## Problem details:
Your output should be the whole listing, identical to the original.

## Data:
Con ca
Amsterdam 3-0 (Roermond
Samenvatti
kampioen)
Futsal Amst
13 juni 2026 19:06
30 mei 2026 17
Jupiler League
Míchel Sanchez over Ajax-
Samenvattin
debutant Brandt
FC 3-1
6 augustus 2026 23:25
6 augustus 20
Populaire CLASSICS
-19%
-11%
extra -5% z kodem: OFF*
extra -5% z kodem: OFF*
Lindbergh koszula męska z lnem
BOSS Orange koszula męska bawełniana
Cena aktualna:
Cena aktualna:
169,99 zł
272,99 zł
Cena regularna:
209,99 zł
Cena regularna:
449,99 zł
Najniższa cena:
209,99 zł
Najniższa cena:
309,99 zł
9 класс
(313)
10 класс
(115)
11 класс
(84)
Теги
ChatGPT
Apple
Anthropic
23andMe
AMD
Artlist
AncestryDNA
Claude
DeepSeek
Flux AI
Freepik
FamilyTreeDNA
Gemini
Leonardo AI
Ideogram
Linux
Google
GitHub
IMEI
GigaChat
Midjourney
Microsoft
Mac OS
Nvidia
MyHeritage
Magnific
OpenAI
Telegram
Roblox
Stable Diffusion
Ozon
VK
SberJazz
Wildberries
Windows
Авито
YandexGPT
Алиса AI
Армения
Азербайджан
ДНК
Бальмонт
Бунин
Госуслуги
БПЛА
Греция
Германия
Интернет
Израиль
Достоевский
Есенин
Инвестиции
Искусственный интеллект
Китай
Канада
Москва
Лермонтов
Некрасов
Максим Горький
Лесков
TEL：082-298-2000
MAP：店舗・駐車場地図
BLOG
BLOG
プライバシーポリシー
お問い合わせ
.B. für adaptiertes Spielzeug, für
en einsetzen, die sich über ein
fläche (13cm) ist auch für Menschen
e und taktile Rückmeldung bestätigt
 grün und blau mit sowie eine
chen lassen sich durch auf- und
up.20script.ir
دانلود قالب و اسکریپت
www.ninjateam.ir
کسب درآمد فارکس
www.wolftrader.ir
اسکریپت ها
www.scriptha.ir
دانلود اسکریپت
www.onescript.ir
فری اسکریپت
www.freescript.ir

## Result for this task:
Con ca
Amsterdam 3-0 (Roermond
Samenvatti
kampioen)
Futsal Amst
13 juni 2026 19:06
30 mei 2026 17
Jupiler League
Míchel Sanchez over Ajax-
Samenvattin
debutant Brandt
FC 3-1
6 augustus 2026 23:25
6 augustus 20
Populaire CLASSICS
-19%
-11%
extra -5% z kodem: OFF*
extra -5% z kodem: OFF*
Lindbergh koszula męska z lnem
BOSS Orange koszula męska bawełniana
Cena aktualna:
Cena aktualna:
169,99 zł
272,99 zł
Cena regularna:
209,99 zł
Cena regularna:
449,99 zł
Najniższa cena:
209,99 zł
Najniższa cena:
309,99 zł
9 класс
(313)
10 класс
(115)
11 класс
(84)
Теги
ChatGPT
Apple
Anthropic
23andMe
AMD
Artlist
AncestryDNA
Claude
DeepSeek
Flux AI
Freepik
FamilyTreeDNA
Gemini
Leonardo AI
Ideogram
Linux
Google
GitHub
IMEI
GigaChat
Midjourney
Microsoft
Mac OS
Nvidia
MyHeritage
Magnific
OpenAI
Telegram
Roblox
Stable Diffusion
Ozon
VK
SberJazz
Wildberries
Windows
Авито
YandexGPT
Алиса AI
Армения
Азербайджан
ДНК
Бальмонт
Бунин
Госуслуги
БПЛА
Греция
Германия
Интернет
Израиль
Достоевский
Есенин
Инвестиции
Искусственный интеллект
Китай
Канада
Москва
Лермонтов
Некрасов
Максим Горький
Лесков
TEL：082-298-2000
MAP：店舗・駐車場地図
BLOG
BLOG
プライバシーポリシー
お問い合わせ
.B. für adaptiertes Spielzeug, für
en einsetzen, die sich über ein
fläche (13cm) ist auch für Menschen
e und taktile Rückmeldung bestätigt
 grün und blau mit sowie eine
chen lassen sich durch auf- und
up.20script.ir
دانلود قالب و اسکریپت
www.ninjateam.ir
کسب درآمد فارکس
www.wolftrader.ir
اسکریپت ها
www.scriptha.ir
دانلود اسکریپت
www.onescript.ir
فری اسکریپت
www.freescript.ir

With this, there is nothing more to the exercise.